👋 Hey there, welcome back.
In today’s edition, we will look into
Small language model(SLM)
AI Tools vs. Developer Productivity and more..
📦 AI in Enterprise
ChatGPT Introduced Study Mode: OpenAI introduced Study Mode. It lets users highlight content, ask follow‑up questions and get focused help. Study Mode is available on the free, Plus, Pro and Team plans. Read More
GitHub Copilot debugs UI with Agent Mode and MCP Servers: GitHub Copilot now uses Agent Mode with MCP (Memory, Compute, Persistence) servers. This update helps Copilot understand your codebase, track user‑interface state and debug across files and frameworks Read More
Microsoft introduces GenAIScript: Microsoft released GenAIScript, an open‑source TypeScript library that makes it easier to build generative‑AI apps. It provides a modular way to structure prompts, agents and memory. Read More
Salesforce launched “Agentblazer Legend” AI certification: Salesforce launched the “Agentblazer Legend” AI certification, the highest‑level badge on its Trailhead platform. It helps professionals build autonomous AI agents using Salesforce’s Agentforce system. The program has multiple levels and offers a free first attempt through 2025. Read More
⚒️ Today’s AI Tools
warp.dev: An AI‑powered terminal that generates commands, explains errors, executes tasks with your permission, and understands natural language commands
Sourcegraph Cody: An AI code assistant that uses semantic indexing and intelligent code search across large codebases.
Zed.dev: A new code editor designed for fast collaboration with humans and AI
Aider: An AI pair‑programming tool that runs in your terminal
🧰 Remote AI Job Opportunities
Flasy International - AI Developer
Certa - AI Engineer
Brilo AI - Machine Learning Engineer
📘 AI Learning Resources
Educative.io - Launched 4 AI Agent courses
Udacity - Agentic AI courses
Datacamp: Introduction to AI Agents
🤖 What is a Small Language Model (SLM)?
A small language model (SLM) is an AI system that can understand and generate text like larger models, but is much smaller.
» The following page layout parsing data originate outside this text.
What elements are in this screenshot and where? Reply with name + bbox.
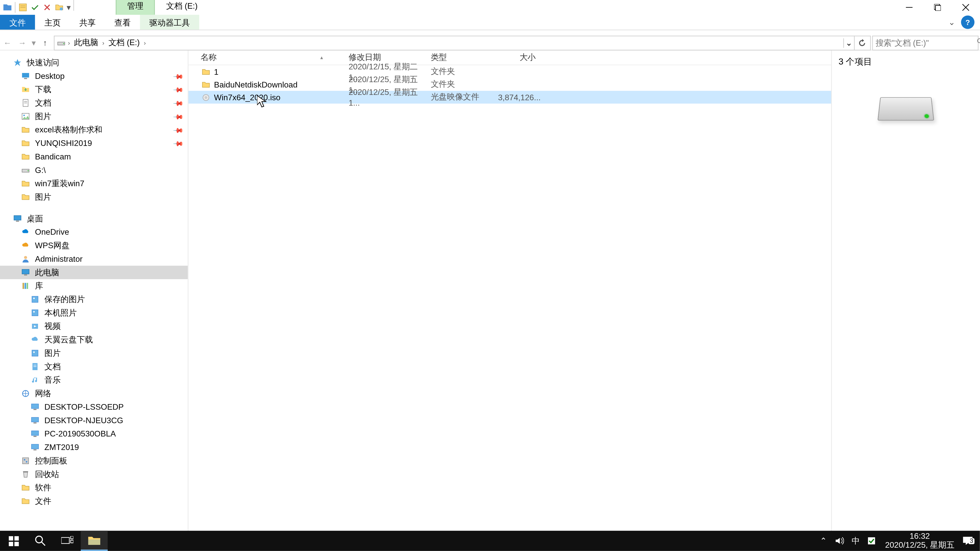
close-button[interactable]: [952, 0, 980, 15]
taskbar-explorer-button[interactable]: [81, 531, 107, 551]
tab-share[interactable]: 共享: [70, 15, 105, 30]
action-center-button[interactable]: 3: [959, 536, 976, 546]
nav-library-item[interactable]: 视频: [0, 320, 188, 333]
svg-point-6: [977, 39, 980, 43]
breadcrumb-current[interactable]: 文档 (E:): [106, 36, 142, 50]
nav-library-item[interactable]: 音乐: [0, 373, 188, 387]
tray-ime-indicator[interactable]: 中: [848, 535, 864, 547]
nav-desktop-item[interactable]: Administrator: [0, 252, 188, 266]
column-headers: 名称▴ 修改日期 类型 大小: [188, 51, 831, 65]
breadcrumb-arrow-2[interactable]: ›: [142, 39, 147, 46]
nav-network-item[interactable]: DESKTOP-LSSOEDP: [0, 400, 188, 414]
desktop-icon: [20, 71, 31, 81]
nav-wenjian-folder[interactable]: 文件: [0, 494, 188, 508]
column-type[interactable]: 类型: [428, 51, 495, 65]
nav-control-panel[interactable]: 控制面板: [0, 454, 188, 468]
qat-properties-icon[interactable]: [17, 1, 29, 14]
nav-quick-item[interactable]: Desktop📌: [0, 69, 188, 83]
nav-library-item[interactable]: 文档: [0, 360, 188, 373]
nav-recycle-bin[interactable]: 回收站: [0, 468, 188, 481]
nav-network-item[interactable]: DESKTOP-NJEU3CG: [0, 414, 188, 427]
nav-library-item[interactable]: 保存的图片: [0, 292, 188, 306]
refresh-button[interactable]: [854, 35, 869, 50]
start-button[interactable]: [0, 531, 27, 551]
context-tab-manage[interactable]: 管理: [116, 0, 155, 15]
nav-library-item[interactable]: 本机照片: [0, 306, 188, 320]
nav-quick-item[interactable]: G:\: [0, 164, 188, 177]
svg-rect-14: [14, 216, 21, 220]
svg-rect-52: [14, 541, 18, 546]
nav-quick-item[interactable]: 下载📌: [0, 83, 188, 96]
folder-icon: [20, 192, 31, 203]
system-tray: ⌃ 中 16:32 2020/12/25, 星期五 3: [815, 531, 980, 551]
tab-home[interactable]: 主页: [35, 15, 70, 30]
nav-library-item[interactable]: 天翼云盘下载: [0, 333, 188, 346]
qat-delete-icon[interactable]: [41, 1, 53, 14]
nav-desktop-item[interactable]: OneDrive: [0, 225, 188, 239]
nav-label: 桌面: [27, 213, 43, 224]
tray-security-icon[interactable]: [864, 536, 880, 546]
tab-file[interactable]: 文件: [0, 15, 35, 30]
file-size: [495, 84, 538, 85]
nav-quick-access[interactable]: 快速访问: [0, 56, 188, 69]
column-name[interactable]: 名称▴: [198, 51, 346, 65]
nav-forward-button[interactable]: →: [15, 35, 30, 50]
nav-quick-item[interactable]: Bandicam: [0, 150, 188, 164]
search-input[interactable]: [876, 38, 977, 48]
nav-network-item[interactable]: ZMT2019: [0, 441, 188, 454]
files-container[interactable]: 12020/12/15, 星期二 1...文件夹BaiduNetdiskDown…: [188, 65, 831, 103]
taskbar-search-button[interactable]: [27, 531, 54, 551]
nav-quick-item[interactable]: 文档📌: [0, 96, 188, 110]
nav-up-button[interactable]: ↑: [38, 35, 52, 50]
svg-rect-49: [8, 536, 13, 540]
file-row[interactable]: BaiduNetdiskDownload2020/12/25, 星期五 1...…: [188, 78, 831, 91]
nav-software-folder[interactable]: 软件: [0, 481, 188, 494]
breadcrumb-this-pc[interactable]: 此电脑: [72, 36, 101, 50]
nav-label: 回收站: [35, 468, 59, 480]
nav-quick-item[interactable]: YUNQISHI2019📌: [0, 137, 188, 150]
nav-desktop-item[interactable]: WPS网盘: [0, 239, 188, 252]
file-type: 文件夹: [428, 65, 495, 78]
column-size[interactable]: 大小: [495, 51, 538, 65]
address-bar[interactable]: › 此电脑 › 文档 (E:) › ⌄: [54, 35, 871, 50]
taskbar-clock[interactable]: 16:32 2020/12/25, 星期五: [880, 532, 959, 550]
tray-overflow-icon[interactable]: ⌃: [815, 536, 831, 546]
nav-quick-item[interactable]: excel表格制作求和📌: [0, 123, 188, 137]
help-icon[interactable]: ?: [961, 16, 975, 29]
ribbon-collapse-icon[interactable]: ⌄: [945, 16, 958, 29]
breadcrumb-root-arrow[interactable]: ›: [67, 39, 71, 46]
nav-quick-item[interactable]: 图片: [0, 190, 188, 204]
tab-view[interactable]: 查看: [105, 15, 140, 30]
nav-back-button[interactable]: ←: [0, 35, 15, 50]
minimize-button[interactable]: [895, 0, 923, 15]
nav-desktop-item[interactable]: 库: [0, 279, 188, 292]
navigation-pane[interactable]: 快速访问 Desktop📌下载📌文档📌图片📌excel表格制作求和📌YUNQIS…: [0, 51, 188, 535]
nav-quick-item[interactable]: 图片📌: [0, 110, 188, 123]
nav-quick-item[interactable]: win7重装win7: [0, 177, 188, 191]
task-view-button[interactable]: [54, 531, 81, 551]
qat-newfolder-icon[interactable]: [53, 1, 65, 14]
nav-network[interactable]: 网络: [0, 387, 188, 400]
nav-network-item[interactable]: PC-20190530OBLA: [0, 427, 188, 441]
maximize-button[interactable]: [923, 0, 952, 15]
tray-volume-icon[interactable]: [831, 536, 847, 546]
tab-drive-tools[interactable]: 驱动器工具: [140, 15, 199, 30]
nav-recent-dropdown[interactable]: ▾: [30, 35, 38, 50]
breadcrumb-arrow-1[interactable]: ›: [101, 39, 106, 46]
search-icon[interactable]: [977, 38, 980, 48]
qat-checkmark-icon[interactable]: [29, 1, 41, 14]
nav-library-item[interactable]: 图片: [0, 346, 188, 360]
svg-point-5: [63, 43, 64, 44]
nav-desktop-item[interactable]: 此电脑: [0, 266, 188, 279]
app-icon[interactable]: [1, 1, 13, 14]
nav-desktop-root[interactable]: 桌面: [0, 212, 188, 225]
file-row[interactable]: 12020/12/15, 星期二 1...文件夹: [188, 65, 831, 78]
search-box[interactable]: [872, 35, 979, 50]
address-history-dropdown[interactable]: ⌄: [843, 38, 854, 48]
file-row[interactable]: Win7x64_2020.iso2020/12/25, 星期五 1...光盘映像…: [188, 91, 831, 103]
svg-point-25: [33, 311, 35, 313]
nav-label: PC-20190530OBLA: [45, 429, 116, 438]
qat-customize-dropdown[interactable]: ▾: [65, 3, 72, 12]
file-size: [495, 71, 538, 72]
svg-rect-51: [8, 541, 13, 546]
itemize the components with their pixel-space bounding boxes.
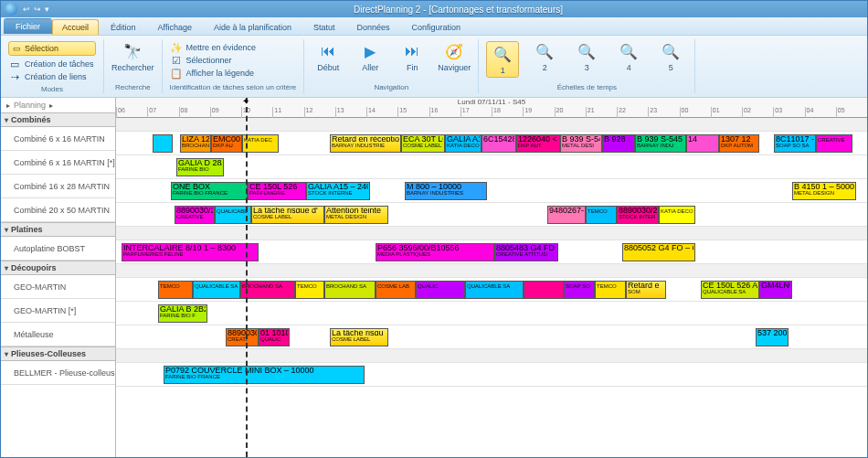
tab-edition[interactable]: Édition	[101, 19, 146, 35]
gantt-task[interactable]: P0792 COUVERCLE MINI BOX – 10000FARINE B…	[164, 366, 365, 384]
resource-row[interactable]: Combiné 16 x 28 MARTIN	[1, 175, 115, 198]
gantt-task[interactable]: 8890030/2CREATIVE	[175, 206, 215, 224]
resource-row[interactable]: Métalleuse	[1, 323, 115, 346]
tab-aide[interactable]: Aide à la planification	[204, 19, 302, 35]
resource-row[interactable]: GEO-MARTIN	[1, 275, 115, 299]
gantt-task[interactable]: 8890030/2 4STOCK INTER	[617, 206, 659, 224]
resource-row[interactable]: Combiné 6 x 16 MARTIN	[1, 127, 115, 151]
gantt-task[interactable]: ONE BOXFARINE BIO FRANCE	[171, 182, 248, 200]
sidebar-group-header[interactable]: ▾Combinés	[1, 112, 115, 127]
scale-5-button[interactable]: 🔍5	[654, 41, 687, 72]
gantt-lane[interactable]: INTERCALAIRE 8/10 1 – 8300PARFUMERIES FE…	[116, 240, 867, 264]
gantt-lane[interactable]: ONE BOXFARINE BIO FRANCECE 150L 526PARFU…	[116, 179, 867, 203]
scale-2-button[interactable]: 🔍2	[528, 41, 561, 72]
quick-access-toolbar[interactable]: ↩↪▾	[23, 5, 53, 14]
mode-create-task-button[interactable]: ▭Création de tâches	[8, 58, 96, 70]
resource-row[interactable]: Combiné 6 x 16 MARTIN [*]	[1, 151, 115, 175]
gantt-task[interactable]: GALIA B 2B2CFARINE BIO F	[158, 304, 207, 323]
nav-goto-button[interactable]: ▶Aller	[354, 41, 386, 72]
tab-affichage[interactable]: Affichage	[148, 19, 202, 35]
nav-end-button[interactable]: ⏭Fin	[396, 41, 429, 72]
gantt-task[interactable]: P656 3596/00/B10556MEDIA PLASTIQUES	[376, 243, 494, 261]
gantt-task[interactable]: KATIA DEC	[242, 134, 279, 153]
tab-configuration[interactable]: Configuration	[402, 19, 471, 35]
gantt-task[interactable]: 8805483 G4 FDCREATIVE ATTITUD	[494, 243, 558, 261]
gantt-task[interactable]: 537 200	[756, 328, 789, 346]
scale-4-button[interactable]: 🔍4	[612, 41, 645, 72]
gantt-task[interactable]: M 800 – 10000BARNAY INDUSTRIES	[405, 182, 487, 200]
gantt-task[interactable]: CE 150L 526 ACQUALICABLE SA	[701, 281, 759, 299]
gantt-task[interactable]: QUALIC	[416, 281, 465, 299]
gantt-task[interactable]: GM4LNU	[759, 281, 792, 299]
gantt-lane[interactable]: LIZA 12BROCHANEMC0009DKP AUKATIA DECReta…	[116, 132, 867, 155]
gantt-task[interactable]: LIZA 12BROCHAN	[180, 134, 211, 153]
gantt-lane[interactable]: TEMCOQUALICABLE SABROCHAND SATEMCOBROCHA…	[116, 278, 867, 302]
gantt-task[interactable]: INTERCALAIRE 8/10 1 – 8300PARFUMERIES FE…	[122, 243, 259, 261]
show-legend-button[interactable]: 📋Afficher la légende	[170, 67, 297, 80]
gantt-task[interactable]: La tâche risquCOSME LABEL	[330, 328, 388, 346]
search-button[interactable]: 🔭Rechercher	[111, 41, 154, 72]
gantt-task[interactable]: COSME LAB	[376, 281, 416, 299]
gantt-task[interactable]: QUALICABLE SA	[465, 281, 524, 299]
gantt-task[interactable]: TEMCO	[595, 281, 626, 299]
resource-row[interactable]: Combiné 20 x 50 MARTIN	[1, 198, 115, 222]
nav-start-button[interactable]: ⏮Début	[312, 41, 344, 72]
gantt-task[interactable]	[524, 281, 564, 299]
sidebar-group-header[interactable]: ▾Plieuses-Colleuses	[1, 346, 115, 361]
gantt-task[interactable]: 8C11017 - 14SOAP SO SA	[774, 134, 816, 153]
gantt-task[interactable]	[153, 134, 173, 153]
gantt-task[interactable]: Attention teinteMETAL DESIGN	[324, 206, 388, 224]
gantt-task[interactable]: 14	[686, 134, 719, 153]
gantt-task[interactable]: QUALICABLE SA	[193, 281, 240, 299]
gantt-task[interactable]: B 939 S-545 BBARNAY INDU	[635, 134, 686, 153]
gantt-task[interactable]: 6C15428	[482, 134, 516, 153]
gantt-task[interactable]: La tâche risque d'COSME LABEL	[251, 206, 324, 224]
gantt-lane[interactable]: P0792 COUVERCLE MINI BOX – 10000FARINE B…	[116, 363, 867, 387]
gantt-task[interactable]: 8805052 G4 FO – 6300	[622, 243, 695, 261]
tab-fichier[interactable]: Fichier	[4, 18, 52, 34]
gantt-lane[interactable]: GALIA D 28/2FARINE BIO	[116, 155, 867, 179]
gantt-task[interactable]: GALIA A15 – 2400STOCK INTERNE	[306, 182, 370, 200]
gantt-task[interactable]: KATIA DECO	[659, 206, 695, 224]
gantt-task[interactable]: GALIA D 28/2FARINE BIO	[176, 158, 224, 176]
gantt-task[interactable]: Retard en réceptionBARNAY INDUSTRIE	[330, 134, 401, 153]
gantt-task[interactable]: B 928	[602, 134, 635, 153]
gantt-task[interactable]: TEMCO	[158, 281, 193, 299]
gantt-timeline[interactable]: Lundi 07/11/11 - S45 0607080910111213141…	[116, 98, 867, 457]
tab-donnees[interactable]: Données	[347, 19, 400, 35]
gantt-task[interactable]: GALIA A16KATIA DECO	[445, 134, 482, 153]
gantt-task[interactable]: TEMCO	[586, 206, 617, 224]
gantt-task[interactable]: TEMCO	[295, 281, 324, 299]
tab-accueil[interactable]: Accueil	[52, 19, 99, 35]
select-by-criteria-button[interactable]: ☑Sélectionner	[170, 54, 297, 67]
resource-row[interactable]: GEO-MARTIN [*]	[1, 299, 115, 323]
sidebar-group-header[interactable]: ▾Platines	[1, 222, 115, 237]
resource-row[interactable]: Autoplatine BOBST	[1, 237, 115, 261]
app-orb-icon[interactable]	[5, 3, 17, 16]
gantt-task[interactable]: B 4150 1 – 5000METAL DESIGN	[792, 182, 856, 200]
highlight-button[interactable]: ✨Mettre en évidence	[170, 41, 297, 54]
nav-navigate-button[interactable]: 🧭Naviguer	[438, 41, 471, 72]
scale-1-button[interactable]: 🔍1	[486, 41, 519, 78]
gantt-task[interactable]: 1226040 < 1DKP AUT	[516, 134, 560, 153]
gantt-lane[interactable]: 8890030/2CREATIVEQUALICABLLa tâche risqu…	[116, 203, 867, 227]
gantt-task[interactable]: ECA 30T LOGO LCCOSME LABEL	[401, 134, 445, 153]
gantt-lane[interactable]: 8890030CREATI01 1010QUALICLa tâche risqu…	[116, 325, 867, 349]
sidebar-group-header[interactable]: ▾Découpoirs	[1, 261, 115, 275]
gantt-task[interactable]: BROCHAND SA	[324, 281, 376, 299]
mode-selection-button[interactable]: ▭Sélection	[8, 41, 96, 56]
resource-row[interactable]: BELLMER - Plieuse-colleuse	[1, 361, 115, 385]
resource-sidebar[interactable]: ▸Planning▸ ▾CombinésCombiné 6 x 16 MARTI…	[1, 98, 116, 457]
gantt-task[interactable]: EMC0009DKP AU	[211, 134, 242, 153]
gantt-task[interactable]: CREATIVE	[816, 134, 852, 153]
gantt-task[interactable]: 1307 12DKP AUTOM	[719, 134, 759, 153]
gantt-task[interactable]: B 939 S-545 BMETAL DESI	[560, 134, 602, 153]
gantt-task[interactable]: 01 1010QUALIC	[259, 328, 290, 346]
gantt-task[interactable]: 8890030CREATI	[226, 328, 259, 346]
gantt-task[interactable]: BROCHAND SA	[240, 281, 295, 299]
mode-create-link-button[interactable]: ⇢Création de liens	[8, 70, 96, 83]
gantt-task[interactable]: 9480267-2	[547, 206, 586, 224]
gantt-task[interactable]: SOAP SO	[564, 281, 595, 299]
scale-3-button[interactable]: 🔍3	[570, 41, 603, 72]
gantt-task[interactable]: Retard eSOM	[626, 281, 666, 299]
Because of its size, it runs on less powerful hardware and can even work offline or on phones.
An interesting thing about SLMs is that they train faster and cost less to deploy.
A recent report predicts the SLM market will grow from $7.66 billion in 2024 to $9.23 billion in 2025 at a compound annual growth rate of 20.4%

Source: The Business Research Company
SLMs can handle tasks like answering questions, writing or summarizing text, translating languages, analyzing sentiment (positive or negative tone), etc.
They do well in specific tasks or domains like customer support, voice assistants, search engines, etc.
SLM Examples: Microsoft’s Phi‑3 Mini, Meta Llama 3, Google’s Gemma, Apple’s OpenELM
The following image outlines the process by which small language models (SLMs) are trained and refined.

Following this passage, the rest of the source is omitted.